Check every line of the entries for the string "Newsletter" and return the ones that contain it.

^^^^^^^^^^^^^^^^

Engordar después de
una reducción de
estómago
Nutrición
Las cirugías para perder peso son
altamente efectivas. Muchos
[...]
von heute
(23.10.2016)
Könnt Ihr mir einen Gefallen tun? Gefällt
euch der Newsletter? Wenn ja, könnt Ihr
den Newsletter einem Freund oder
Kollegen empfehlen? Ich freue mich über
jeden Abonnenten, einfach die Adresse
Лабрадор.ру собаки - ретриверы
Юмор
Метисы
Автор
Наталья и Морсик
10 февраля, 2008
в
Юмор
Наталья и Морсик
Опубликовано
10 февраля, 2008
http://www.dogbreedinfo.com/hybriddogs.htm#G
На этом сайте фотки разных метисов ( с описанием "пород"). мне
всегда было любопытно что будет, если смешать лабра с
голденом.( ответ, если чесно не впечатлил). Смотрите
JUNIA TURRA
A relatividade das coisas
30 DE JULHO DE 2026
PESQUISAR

^^^^^^^^^^^^^^^^

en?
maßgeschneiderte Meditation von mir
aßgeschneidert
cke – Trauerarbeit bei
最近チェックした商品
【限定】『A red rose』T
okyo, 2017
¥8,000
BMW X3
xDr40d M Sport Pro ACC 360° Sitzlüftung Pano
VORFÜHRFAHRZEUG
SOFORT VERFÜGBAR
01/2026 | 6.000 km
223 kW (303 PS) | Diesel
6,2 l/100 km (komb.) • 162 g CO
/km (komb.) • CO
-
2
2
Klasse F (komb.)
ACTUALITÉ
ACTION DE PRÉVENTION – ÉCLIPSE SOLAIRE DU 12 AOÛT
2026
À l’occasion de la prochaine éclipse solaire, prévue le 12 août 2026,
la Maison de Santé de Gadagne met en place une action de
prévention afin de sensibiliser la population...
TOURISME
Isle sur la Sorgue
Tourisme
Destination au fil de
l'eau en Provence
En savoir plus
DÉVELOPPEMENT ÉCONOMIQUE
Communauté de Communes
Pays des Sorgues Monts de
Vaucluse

^^^^^^^^^^^^^^^^

Answer section:
euch der Newsletter? Wenn ja, könnt Ihr
den Newsletter einem Freund oder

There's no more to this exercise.